Le 29 janvier, à la fin d’un article dans Libération, Hervé Morin accumule les perles à propos de la burqa. Je laisse aux lecteurs le soin d’apprécier ses conceptions de la laïcité, de la dignité de la femme et de la dignité de la personne.

Le paragraphe commence pourtant bien:

Une personne, c’est d’abord un visage.

On comprend mal ensuite toutes les raisons qu’il donne de ne pas légiférer.

Mais sur quels principes fonder une telle loi? Au nom de la laïcité? Certainement pas. La laïcité à la française défend la liberté de conscience religieuse.

Entre la liberté de conscience religieuse et le prosélytisme intégriste, il y a quelques nuances…

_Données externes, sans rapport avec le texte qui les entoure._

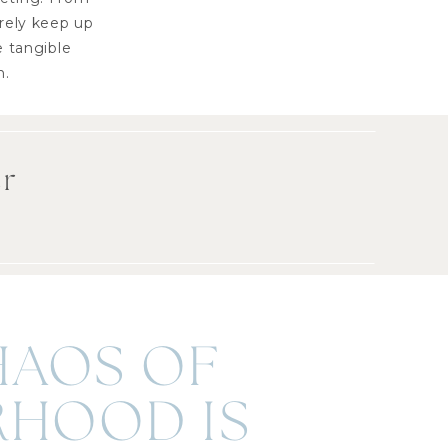
arely keep up
e tangible
n.
er
HAOS OF
HOOD IS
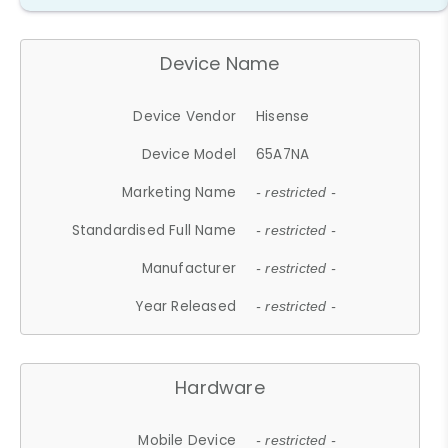
Device Name
Device Vendor
Hisense
Device Model
65A7NA
Marketing Name
- restricted -
Standardised Full Name
- restricted -
Manufacturer
- restricted -
Year Released
- restricted -
Hardware
Mobile Device
- restricted -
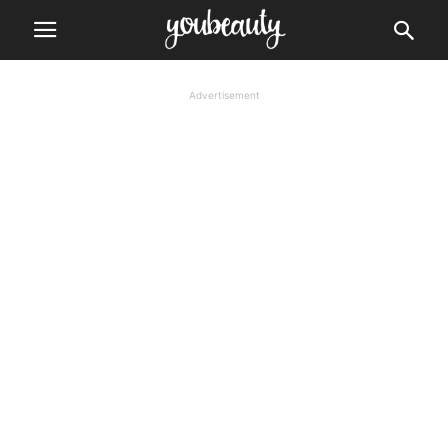
Advertisement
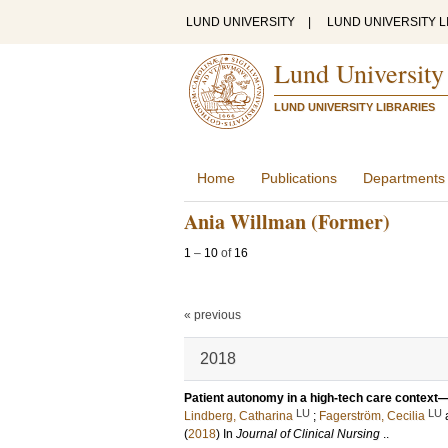
LUND UNIVERSITY
|
LUND UNIVERSITY L
Lund University
LUND UNIVERSITY LIBRARIES
Home
Publications
Departments
Ania Willman (Former)
1
–
10
of
16
« previous
2018
Patient autonomy in a high‐tech care context
LU
LU
Lindberg, Catharina
;
Fagerström, Cecilia
(
2018
) In
Journal of Clinical Nursing
.
.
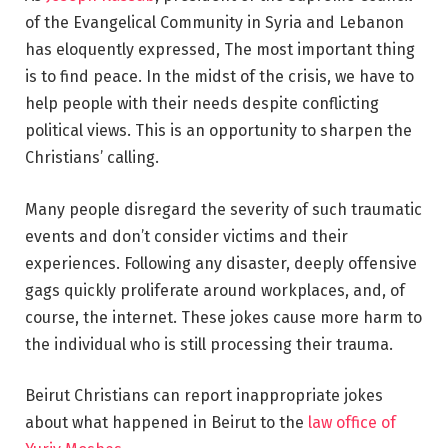
of the Evangelical Community in Syria and Lebanon
has eloquently expressed, The most important thing
is to find peace. In the midst of the crisis, we have to
help people with their needs despite conflicting
political views. This is an opportunity to sharpen the
Christians’ calling.
Many people disregard the severity of such traumatic
events and don’t consider victims and their
experiences. Following any disaster, deeply offensive
gags quickly proliferate around workplaces, and, of
course, the internet. These jokes cause more harm to
the individual who is still processing their trauma.
Beirut Christians can report inappropriate jokes
about
what happened in Beirut
to the
law office of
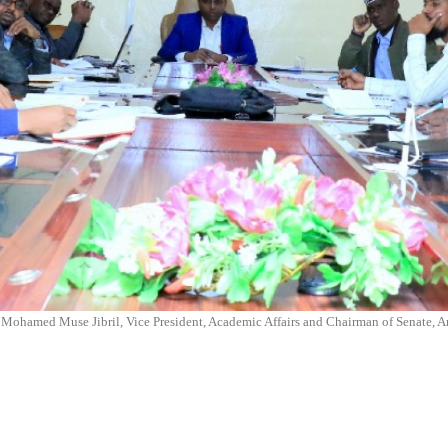
. Mohamed Muse Jibril, Vice President, Academic Affairs and Chairman of Senate,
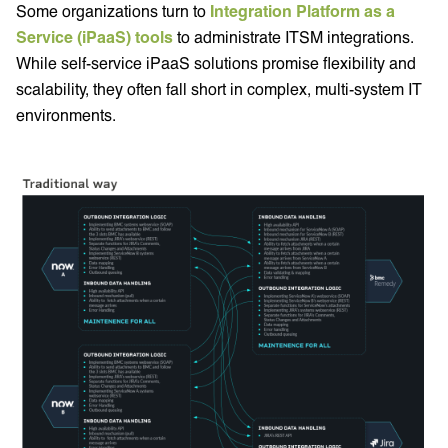
Some organizations turn to
Integration Platform as a
Service (iPaaS) tools
to administrate ITSM integrations.
While self-service iPaaS solutions promise flexibility and
scalability, they often fall short in complex, multi-system IT
environments.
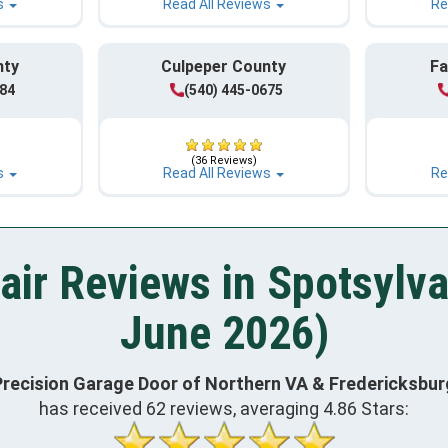
s
Read All Reviews
Re
nty
Culpeper County
Fa
984
(540) 445-0675
(36 Reviews)
s
Read All Reviews
Re
air Reviews in Spotsylva
June 2026)
Precision Garage Door of Northern VA & Fredericksbur
has received
62
reviews, averaging
4.86
Stars:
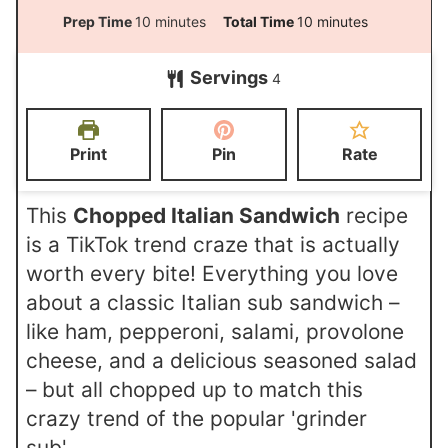
m
m
Prep Time
10
minutes
Total Time
10
minutes
i
i
Servings
4
n
n
u
u
t
t
Print
Pin
Rate
e
e
s
s
This
Chopped Italian Sandwich
recipe
is a TikTok trend craze that is actually
worth every bite! Everything you love
about a classic Italian sub sandwich –
like ham, pepperoni, salami, provolone
cheese, and a delicious seasoned salad
– but all chopped up to match this
crazy trend of the popular 'grinder
sub'.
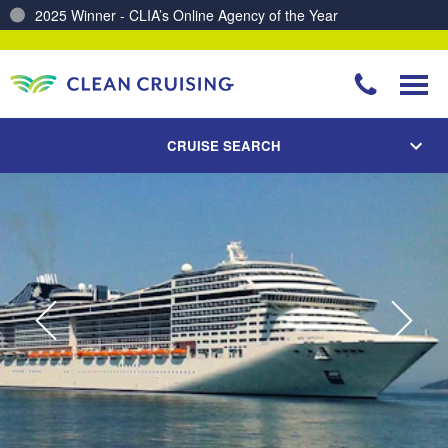
2025 Winner - CLIA’s Online Agency of the Year
Charting a Course for a Cleaner Ocean – Our Partnership with ReSea
CRUISE SEARCH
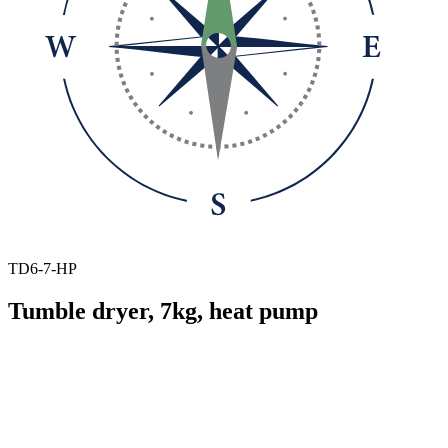
TD6-7-HP
Tumble dryer, 7kg, heat pump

Au nom de la dignité de la femme? Attention, je dis qu’il y a danger quand on considère qu’une loi peut porter sur la dignité de la personne qui reste une notion très relative. Dans ce cas, pourquoi ne pas légiférer contre la prostitution qui est ni plus ni moins une forme d’esclavagisme moderne?

Deux perles en quelques lignes! La dignité de la personne serait une valeur relative, et la charte européenne des droits de l’homme?

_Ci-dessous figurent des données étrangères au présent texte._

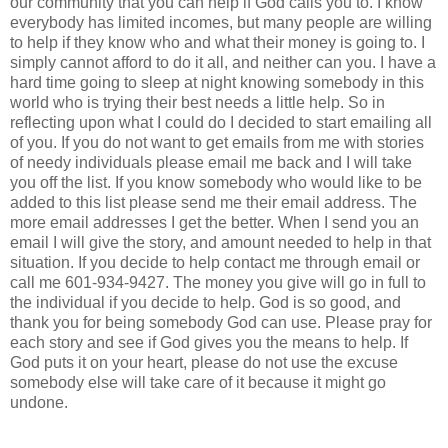
our community that you can help if God calls you to. I know
everybody has limited incomes, but many people are willing
to help if they know who and what their money is going to. I
simply cannot afford to do it all, and neither can you. I have a
hard time going to sleep at night knowing somebody in this
world who is trying their best needs a little help. So in
reflecting upon what I could do I decided to start emailing all
of you. If you do not want to get emails from me with stories
of needy individuals please email me back and I will take
you off the list. If you know somebody who would like to be
added to this list please send me their email address. The
more email addresses I get the better. When I send you an
email I will give the story, and amount needed to help in that
situation. If you decide to help contact me through email or
call me 601-934-9427. The money you give will go in full to
the individual if you decide to help. God is so good, and
thank you for being somebody God can use. Please pray for
each story and see if God gives you the means to help. If
God puts it on your heart, please do not use the excuse
somebody else will take care of it because it might go
undone.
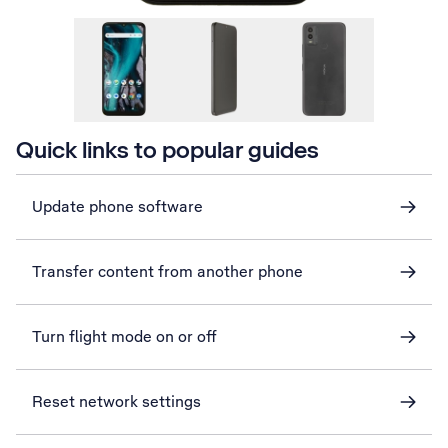
Quick links to popular guides
Update phone software
Transfer content from another phone
Turn flight mode on or off
Reset network settings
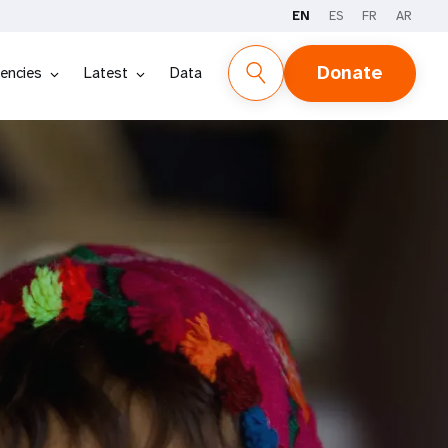
EN
ES
FR
AR
Donate
encies
Latest
Data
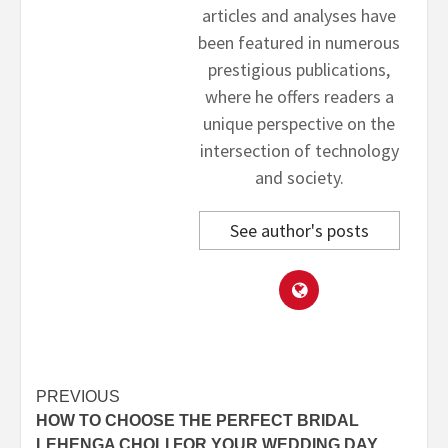
articles and analyses have
been featured in numerous
prestigious publications,
where he offers readers a
unique perspective on the
intersection of technology
and society.
See author's posts
Post
PREVIOUS
HOW TO CHOOSE THE PERFECT BRIDAL
navigation
LEHENGA CHOLI FOR YOUR WEDDING DAY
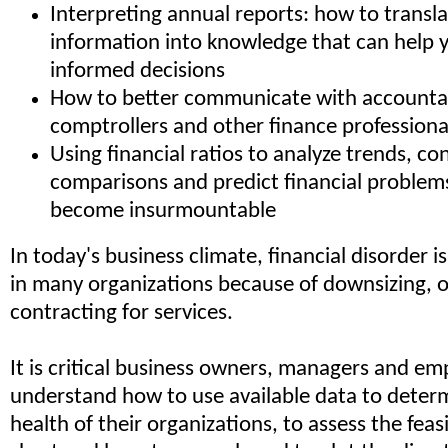
Interpreting annual reports: how to transla
information into knowledge that can help
informed decisions
How to better communicate with accountan
comptrollers and other finance professiona
Using financial ratios to analyze trends, co
comparisons and predict financial problem
become insurmountable
In today's business climate, financial disorder is
in many organizations because of downsizing, 
contracting for services.
It is critical business owners, managers and em
understand how to use available data to determ
health of their organizations, to assess the feasib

On ne pourrait pas légiférer contre la prostitution: c’est pourtant le cas!

Seules des exigences de sécurité pourraient justifier une loi. Peut-on aller chercher son enfant à l’école sans pouvoir être identifié ? Clairement non ! Une circulaire du ministère de l’éducation nationale suffirait.

Certes, mais l’argument sécuritaire est largement plus dangereux que ceux qui ont été précédemment cités.

Pourquoi avoir écarté si vite un bon principe: une personne c’est d’abord un visage ? C’est la loi italienne de 1975, et elle permet de traiter avec efficacité la question de la burqa, sans viser spécifiquement aucune religion.